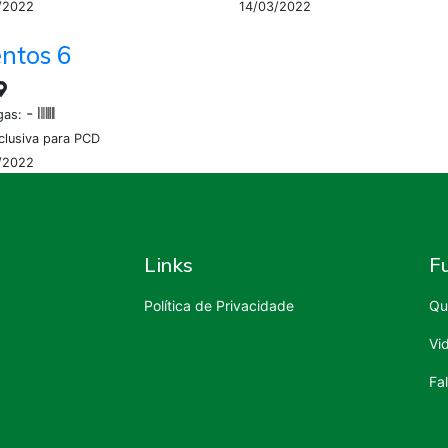
/2022
14/03/2022
ntos 6
-
gas:
clusiva para PCD
/2022
Links
F
Política de Privacidade
Qu
Vi
Fa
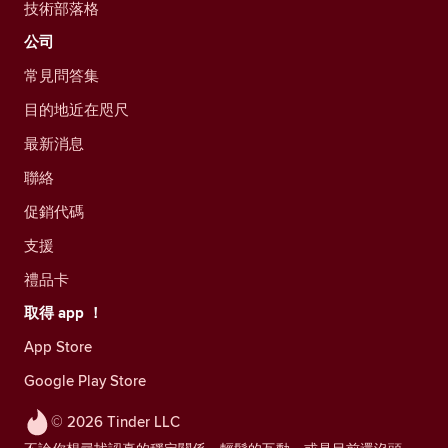
技術部落格
公司
常見問答集
目的地近在咫尺
最新消息
聯絡
促銷代碼
支援
禮品卡
取得 app ！
App Store
Google Play Store
© 2026 Tinder LLC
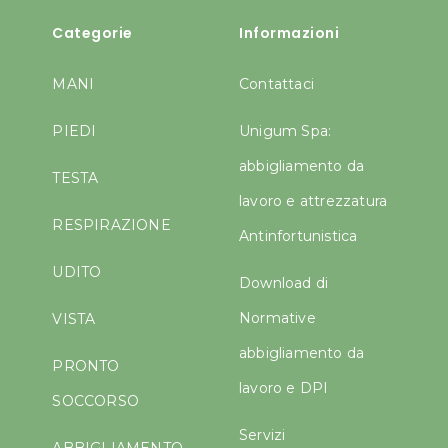
Categorie
Informazioni
MANI
Contattaci
PIEDI
Unigum Spa:
abbigliamento da
TESTA
lavoro e attrezzatura
RESPIRAZIONE
Antinfortunistica
UDITO
Download di
Normative
VISTA
abbigliamento da
PRONTO
lavoro e DPI
SOCCORSO
Servizi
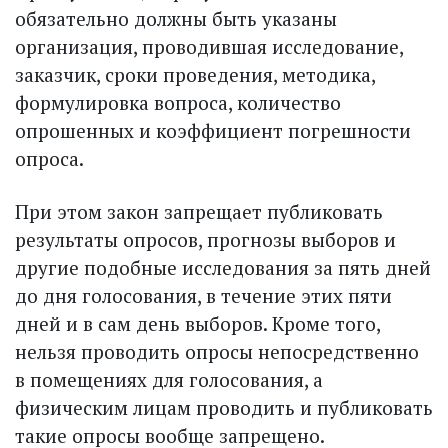
обязательно должны быть указаны
организация, проводившая исследование,
заказчик, сроки проведения, методика,
формулировка вопроса, количество
опрошенных и коэффициент погрешности
опроса.
При этом закон запрещает публиковать
результаты опросов, прогнозы выборов и
другие подобные исследования за пять дней
до дня голосования, в течение этих пяти
дней и в сам день выборов. Кроме того,
нельзя проводить опросы непосредственно
в помещениях для голосования, а
физическим лицам проводить и публиковать
такие опросы вообще запрещено.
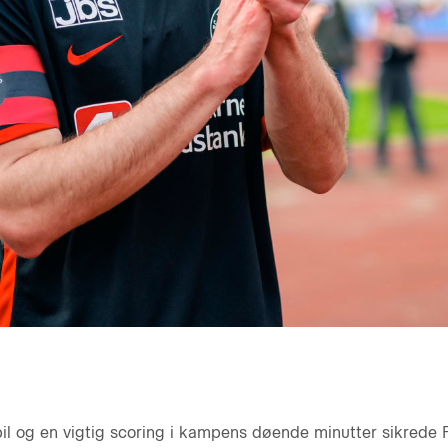
ot spil og en vigtig scoring i kampens døende minutter sikred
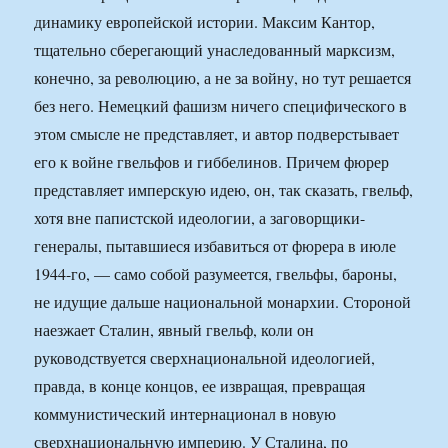
динамику европейской истории. Максим Кантор,
тщательно сберегающий унаследованный марксизм,
конечно, за революцию, а не за войну, но тут решается
без него. Немецкий фашизм ничего специфического в
этом смысле не представляет, и автор подверстывает
его к войне гвельфов и гиббелинов. Причем фюрер
представляет имперскую идею, он, так сказать, гвельф,
хотя вне папистской идеологии, а заговорщики-
генералы, пытавшиеся избавиться от фюрера в июле
1944-го, — само собой разумеется, гвельфы, бароны,
не идущие дальше национальной монархии. Стороной
наезжает Сталин, явный гвельф, коли он
руководствуется сверхнациональной идеологией,
правда, в конце концов, ее извращая, превращая
коммунистический интернационал в новую
сверхнациональную империю. У Сталина, по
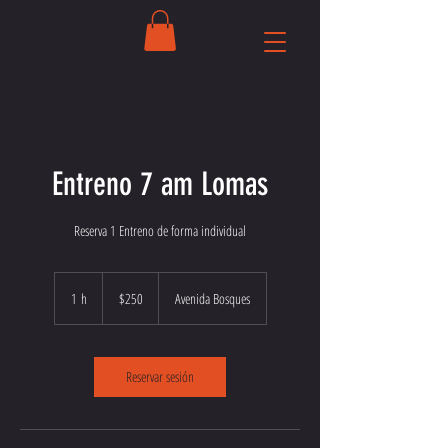
Entreno 7 am Lomas
Reserva 1 Entreno de forma individual
250
pesos
1 h
1
$250
Avenida Bosques
mexicanos
Reservar sesión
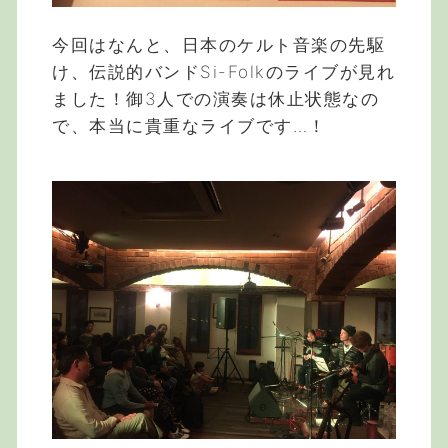
今回はなんと、日本のケルト音楽の先駆
け、伝説的バンドSi-Folkのライブが見れ
ました！御3人での演奏は休止状態なの
で、本当に貴重なライブです…！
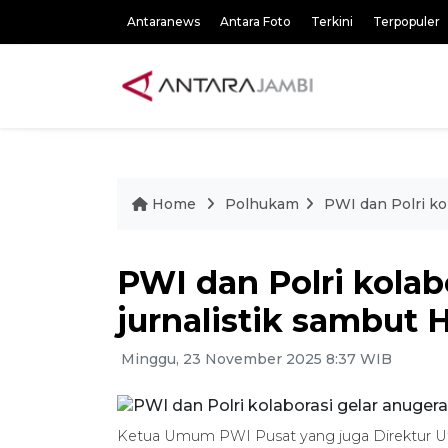
Antaranews
Antara Foto
Terkini
Terpopuler
Home
Polhukam
PWI dan Polri ko
PWI dan Polri kolab
jurnalistik sambut
Minggu, 23 November 2025 8:37 WIB
Ketua Umum PWI Pusat yang juga Direktur U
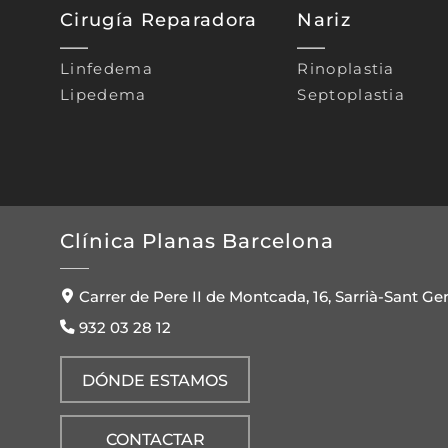
Cirugía Reparadora
Nariz
Linfedema
Rinoplastia
Lipedema
Septoplastia
Clínica Planas Barcelona
Carrer de Pere II de Montcada, 16, Sarrià-Sant Ge
932 03 28 12
DÓNDE ESTAMOS
CONTACTAR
★ ★ ★ ★ ★ ★ ★
▶ Task prompt: Where an entry includes a picture, drop it, and print the rest of the material word for word.

▶ Your response:
/2022
14/03/2022
ntos 6
-
gas:
clusiva para PCD
/2022
Links
F
Política de Privacidade
Qu
Vi
Fa
技術部落格
公司
常見問答集
目的地近在咫尺
最新消息
聯絡
促銷代碼
支援
禮品卡
取得 app ！
App Store
Google Play Store
© 2026 Tinder LLC
Categorie
Informazioni
MANI
Contattaci
PIEDI
Unigum Spa:
abbigliamento da
TESTA
lavoro e attrezzatura
RESPIRAZIONE
Antinfortunistica
UDITO
Download di
Normative
VISTA
abbigliamento da
PRONTO
lavoro e DPI
SOCCORSO
Servizi
обязательно должны быть указаны
организация, проводившая исследование,
заказчик, сроки проведения, методика,
формулировка вопроса, количество
опрошенных и коэффициент погрешности
опроса.
При этом закон запрещает публиковать
результаты опросов, прогнозы выборов и
другие подобные исследования за пять дней
до дня голосования, в течение этих пяти
дней и в сам день выборов. Кроме того,
нельзя проводить опросы непосредственно
в помещениях для голосования, а
физическим лицам проводить и публиковать
такие опросы вообще запрещено.
ot spil og en vigtig scoring i kampens døende minutter sikred
динамику европейской истории. Максим Кантор,
тщательно сберегающий унаследованный марксизм,
конечно, за революцию, а не за войну, но тут решается
без него. Немецкий фашизм ничего специфического в
этом смысле не представляет, и автор подверстывает
его к войне гвельфов и гиббелинов. Причем фюрер
представляет имперскую идею, он, так сказать, гвельф,
хотя вне папистской идеологии, а заговорщики-
генералы, пытавшиеся избавиться от фюрера в июле
1944-го, — само собой разумеется, гвельфы, бароны,
не идущие дальше национальной монархии. Стороной
наезжает Сталин, явный гвельф, коли он
руководствуется сверхнациональной идеологией,
правда, в конце концов, ее извращая, превращая
коммунистический интернационал в новую
сверхнациональную империю. У Сталина, по
Entreno 7 am Lomas
Reserva 1 Entreno de forma individual
250
pesos
1 h
1
$250
Avenida Bosques
mexicanos
Reservar sesión
今回はなんと、日本のケルト音楽の先駆
け、伝説的バンドSi-Folkのライブが見れ
ました！御3人での演奏は休止状態なの
で、本当に貴重なライブです…！
Antaranews
Antara Foto
Terkini
Terpopuler
Home
Polhukam
PWI dan Polri ko
PWI dan Polri kolab
jurnalistik sambut
Minggu, 23 November 2025 8:37 WIB
Ketua Umum PWI Pusat yang juga Direktur U
Cirugía Reparadora
Nariz
Linfedema
Rinoplastia
Lipedema
Septoplastia
Clínica Planas Barcelona
Carrer de Pere II de Montcada, 16, Sarrià-Sant Ge
932 03 28 12
DÓNDE ESTAMOS
CONTACTAR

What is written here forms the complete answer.